Dear James
XxxxxxxxxxxxxxxxxxxxxxxxxxxxxxxxxxxxxxxxxxxxxxxxxxxxxxxxxxxxxxxxxxxxxxxxxxxxX
Dear James,
I hardly know where to start. I am writing this as I sit on the battlements of Port Royal, in the very spot you proposed marriage to me. Where everything of that long, strange adventure began. No, that is not accurate, it would be more honest to say it all began those years ago crossing the sea when I was but a girl and saw the Black Pearl for the first time. The night we met Will, the night all our fates crossed.
Jack is gone, off on some new adventure with Captain Barbossa and his ship. Will...Will is gone too. He is the new Captain of the Flying Dutchman, it was that or his death and sometimes I wonder which would be worse and yet ten years is not so long compared to forever. It was Jack's rare ever act of selflessness. Will and I married, during the last battle against Beckett who is now dead.
Oh James! There are so many things I wish I could say to you and yet the feeling that fills me most is guilt. I am so sorry for so many things.
I am sorry that I could not love you as you loved me. I did not deserve your love and devotion. You were...even in everything, the most honourable of us all and I am truly not so much of an honourable woman as much as I could pretend.
I am sorry that I broke my word in marrying you, I am sorry it broke your heart to release me from that promise to be with Will.
I am sorry you were lost in a storm and lost for so long.
I am sorry my pride could not forgive you at first for choosing a side.
I am sorry I asked you to come with too late.
I am sorry you risked your life to help me escape.
And I am most sorry that you died saving me, when I did not deserve such a noble act.
Dearest James! You told me once when I asked what happened to you that 'it was nothing I didn't deserve' but you did not deserve your fate! Were it not for me you would have remained on your path, made Admiral, married a woman who truly deserved you and started a family of your own. Were things different I think I would have rather liked to be that woman. If I had more honor and honesty. If I had not become such a pirate.

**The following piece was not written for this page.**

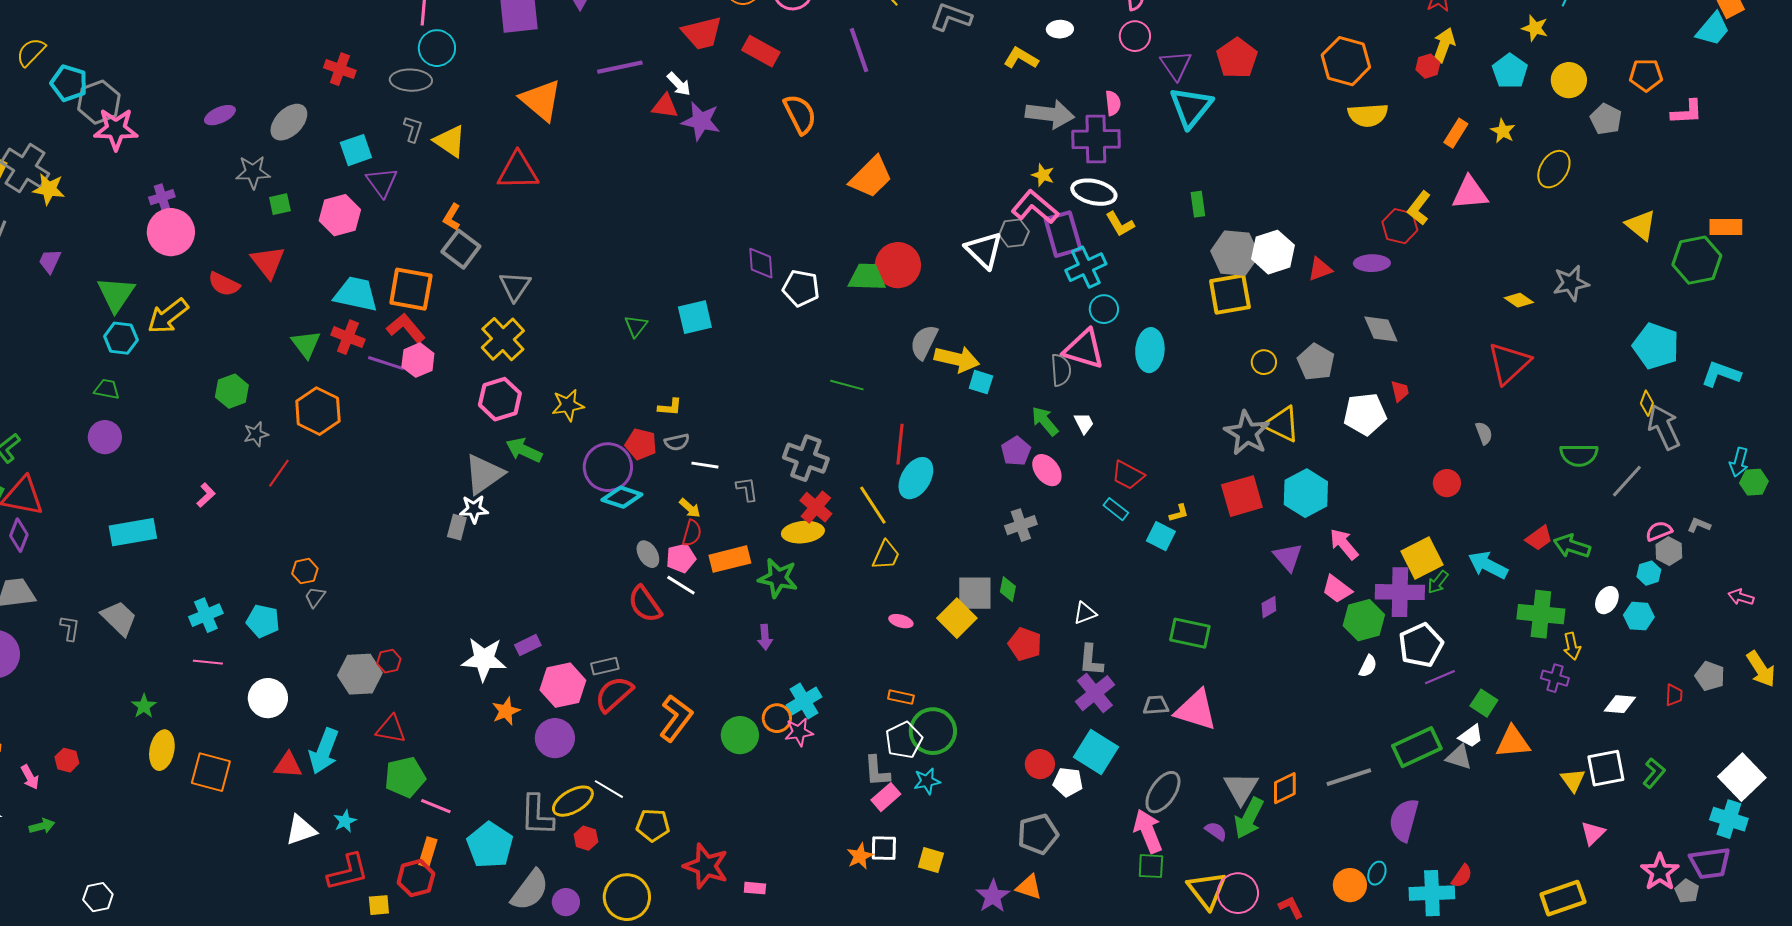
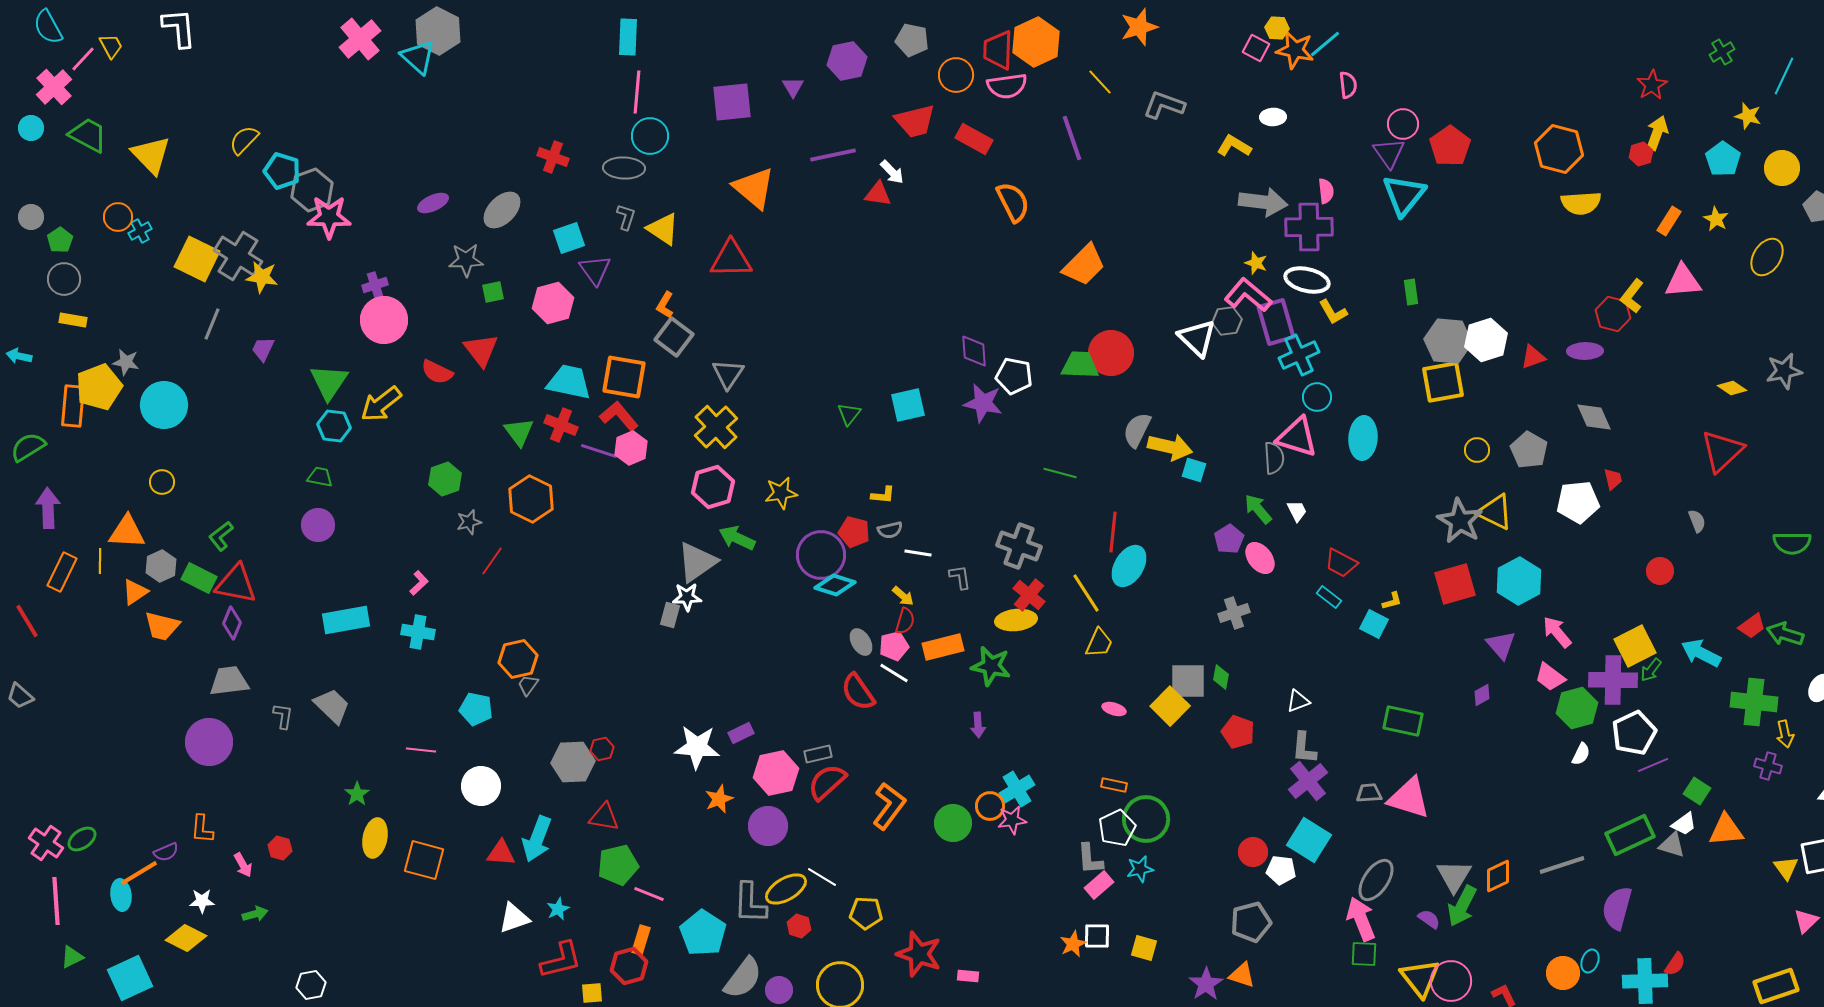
pink circle: (1135, 36) -> (1403, 124), moved
purple star: (701, 121) -> (983, 403), moved
orange hexagon: (305, 571) -> (518, 659), size x1.5
cyan cross: (206, 615) -> (418, 632), moved, turned 32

It is sad that it took your death for me to realize how much I had taken you for granted. You were always there from the time I was so young and into womanhood that I believe I always assumed you would be in my life. I knew it was probable we would marry, you were the right choice, the good choice, the proper choice, but I would not have been happen in such rightness and I would have in turn made you unhappy.

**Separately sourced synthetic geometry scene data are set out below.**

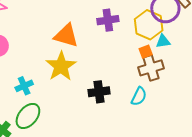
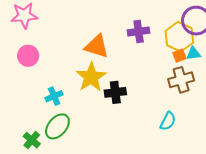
orange square: (146, 52) -> (179, 56), moved
black cross: (99, 92) -> (115, 92), moved
cyan semicircle: (139, 96) -> (168, 121), moved

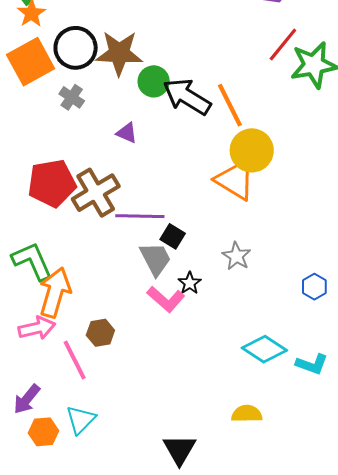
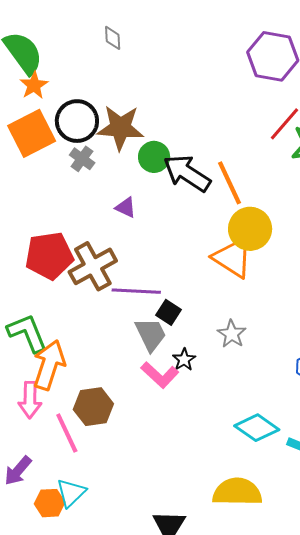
gray cross: (72, 97) -> (82, 159), moved
pink arrow: (37, 328) -> (30, 400), turned 102
brown hexagon: (100, 333) -> (93, 407), size x1.4
yellow semicircle: (247, 414) -> (237, 492), size x1.6
orange hexagon: (44, 432) -> (50, 503), moved

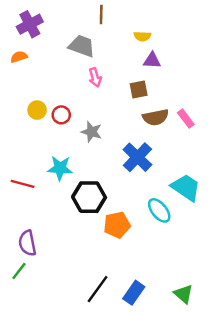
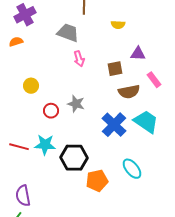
purple triangle: (152, 60) -> (138, 54), moved
red circle: (61, 115) -> (51, 111), moved
pink rectangle: (186, 119) -> (154, 80), moved
cyan star: (60, 168) -> (45, 145), moved
cyan trapezoid: (186, 187) -> (146, 122), moved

I did care for you so, I did love you in a way. A part of me will never forgive myself for what I had done to you, even if I know you would not wish me to feel such a thing. We all made so many wrong choices, made so many turns and now can we say we were all given a truly happy ending?
Do you know, I am with child. A few months along and yet it will still be nearly nine and half years before Will and I can meet again? Through my fidelity lays his freedom but it saddens me how much time he will miss with his child.

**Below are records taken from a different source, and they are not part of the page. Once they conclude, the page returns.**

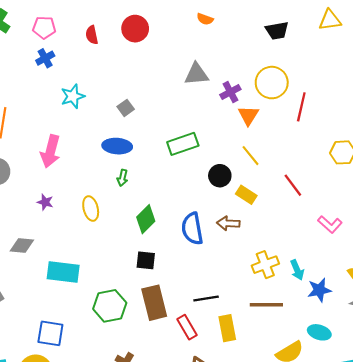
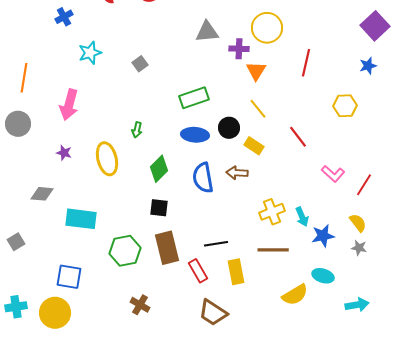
yellow circle: (272, 83) -> (267, 28), moved
purple cross: (230, 92) -> (239, 49), turned 30
blue ellipse: (117, 146) -> (195, 135), moved
yellow ellipse: (91, 209) -> (107, 159), size x1.4

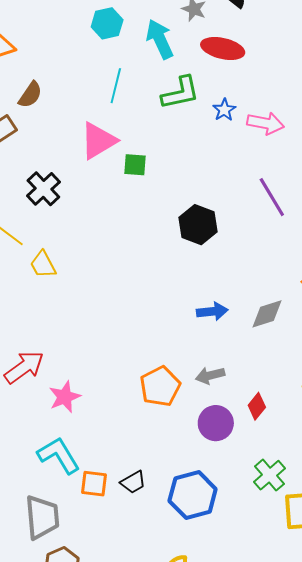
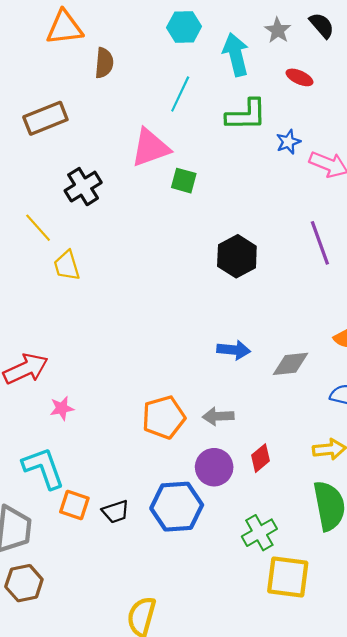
red ellipse: (223, 48) -> (300, 77), size x0.6
brown semicircle: (30, 95) -> (104, 63), moved, turned -40
pink star: (65, 397) -> (62, 408), size x0.7
blue hexagon: (193, 495) -> (177, 507), moved

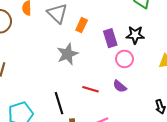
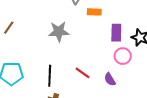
orange rectangle: (82, 25) -> (94, 12), turned 48
gray star: (67, 54) -> (59, 32), moved

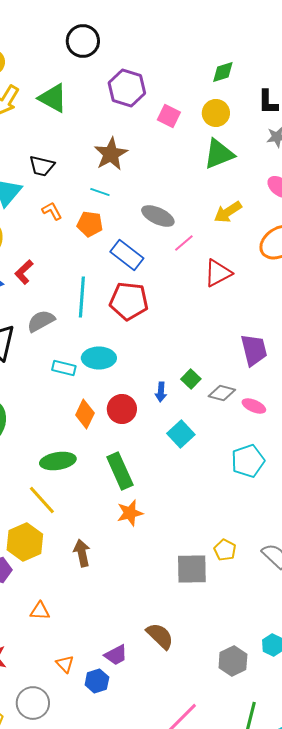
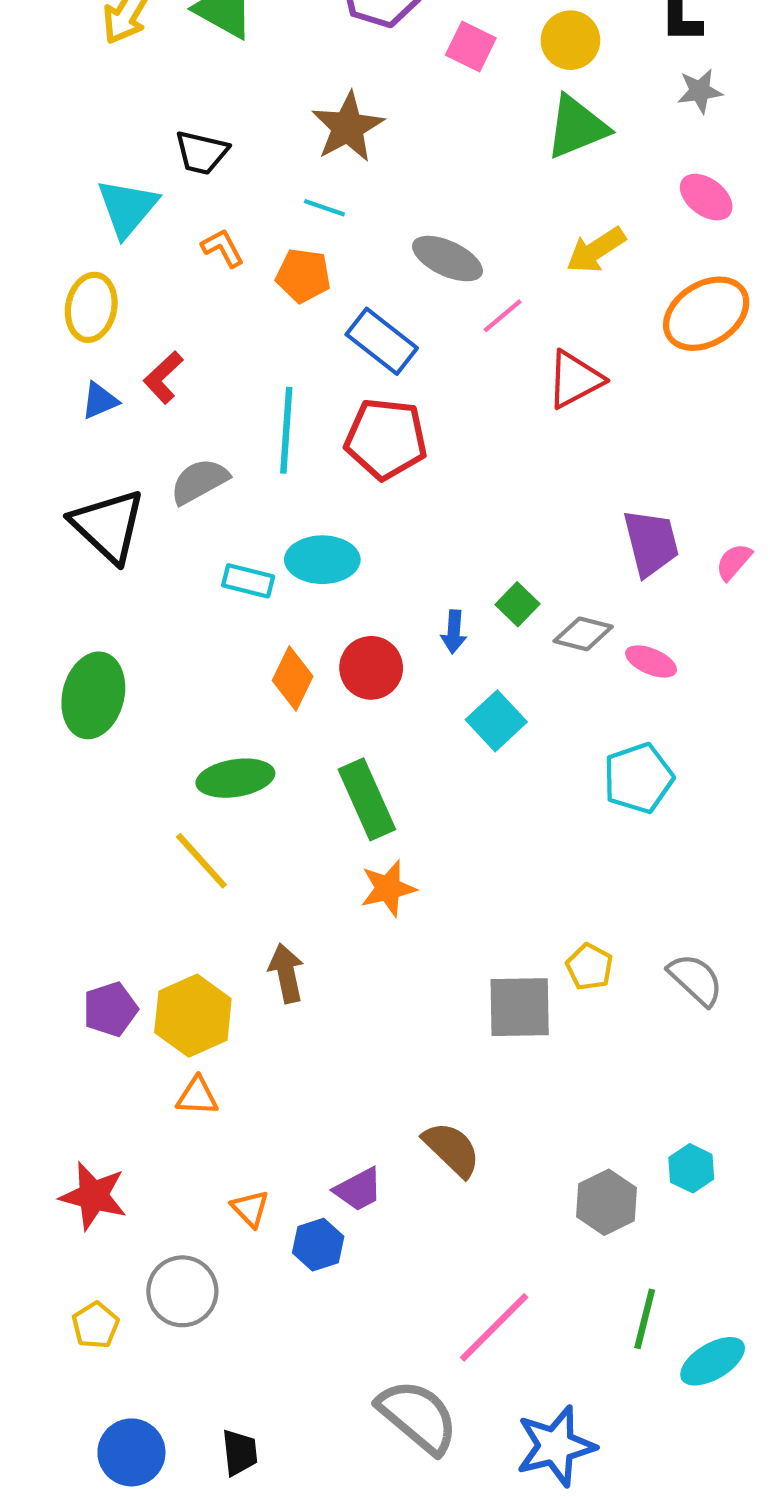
yellow hexagon: (25, 542) -> (193, 1016), moved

Can you see us all where you are? I have hoped you are not suffering in Davy Jones' locker, and yet sometimes wonder with a fraction of hope if in that case you could be retrieved but...when returning and saw my father and could not bring him back with us because he was at peace I wonder if it is the same with you. If you are at peace, I could not bring you back and it would not be fair I think. You deserve peace, James Norrington, and I would not dare to bring you pain and ruin once more.
I have decided that if I have a boy, I will give him your name. You deserve that much. James William Turner. I will tell him about his namesake, a man most brave and honorable. A good man. I so wish you could see him when the time comes! Had you lived, would you..could you move on with your life, meet another woman...would you have been devoted to me until the end? Part of me selfishly is fond of the idea, but I know it is highly unfair.
All I have now is what ifs.
And so I will place this letter in an empty bottle, and throw it to the sea and hope it reaches you wherever you are, may Calypso be so kind to deliver.
I wish you well James Norrington.
May we someday all meet again when the adventure is truly over and we can begin a new one in the afterlife.